VCU Engineering Teams Up with National Pediatric Cancer Foundation to 'Make It Real' for a Young Inventor

Lionel Brookins and Evan Washo
Electrical engineering major Lionel Brookins and future inventor Evan Washo use magnetism and current to create opposing fields that can power a motor.

By Rebecca E. Jones

VCU’s School of Engineering recently opened its laboratories to a younger-than-usual engineer:  11-year-old aspiring inventor Evan Washo. The school organized his Day of Engineering in partnership with the Children’s Hospital of Richmond at VCU and the National Pediatric Cancer Foundation (NPCF).

NPCF initially called VCU to request a mentor for Washo for Fashion Funds the Cure, in which children battling cancer walk the runway dressed as what they want to be when they grow up.

“We were just looking for a fashion show mentor for Evan,” said NCPF volunteer Elizabeth Hutchins, who is an alumna of the VCU schools of Allied Health Professions and Education. “The School of Engineering came up with the idea of also creating a day of engineering for him. In three days, they had a whole program tailored to Evan.”

Afroditi V. Filippas, Ph.D., associate dean for undergraduate studies and professor in the Department of Electrical and Computer Engineering (ECE); Erdem Topsakal, Ph.D., professor and chair in ECE and Gary Tepper, Ph.D., professor and chair in the Department of Mechanical and Nuclear Engineering (MNE), organized Washo’s make-it-real experience.

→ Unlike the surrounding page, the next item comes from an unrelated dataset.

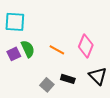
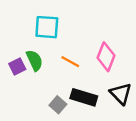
cyan square: (15, 22) -> (47, 27), moved
black rectangle: (68, 79) -> (84, 97), size x1.5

It featured VCU’s MNE Innovation Lab, ECE Innovation Garage, cleanroom and medical device design and prototyping lab. Washo got to try his hand at 3D printing, electronics fabrication, flight simulations and other high-tech operations alongside engineering faculty and students.

“I always knew I’d start college early,” he said with a smile.

Washo started in the Innovation Lab. The state-of-the-art additive manufacturing suite facilitates design, fabrication, prototyping and testing with an array of tools including 30 desktop 3D printers.

“Are you here for fun? Excitement? Hard work? Then you’re in the right place,” said Charles Cartin, Ph.D., assistant professor of mechanical engineering and director of the lab. Cartin and Washo soon discovered they share a passion for cars. A couple of hours later, Washo exited the lab with two 3D-printed Lamborghinis. They will be right at home in his car-themed bedroom.  

Washo moved on to the ECE Innovation Garage, a makerspace for circuit design and development. Electrical engineering majors Roxanna Jassawalla and Lionel Brookins mentored him through an experiment showing how magnetism and current create opposing fields that can power a motor. Then, on to the cleanroom.

Washo said he knew about cleanrooms in factories but had never seen one. He was excited to suit up and get inside. “You put on booties and a thing that’s like a giant onesie, a hairnet, glasses and gloves,” he said. Using a spinner and liquid silicon, he made a silicon wafer with his name on it. “The one I made is a larger model of the kind of chip that goes into phones,” he said. “You repeat the process 400 times to make a real one,” he added.

At the end of the day, there was still more to do, so he came back for a second afternoon. He conducted flight simulations — a process he said was “a little bit similar to video games but much more challenging.” Washo, a drummer, also experimented with a musical instrument that requires no physical contact: the Theremin. He learned how to generate sounds of varying pitches and intensities by moving his hands between the Theremin’s distance sensors.

He finished the day helping two Dean’s Early Research Initiative (DERI) students put the finishing touches on an autonomous submarine.

Washo said his experience at VCU helped him better understand how to develop his own invention ideas, which include an air-conditioned football helmet and a water-dispensing mouth guard. He also said he has a new sense of what “engineering” means.

“I know now that engineering isn’t only inventing, but also designing,” he said. “And I didn’t know there was so much making things involved in the process. That was really cool.”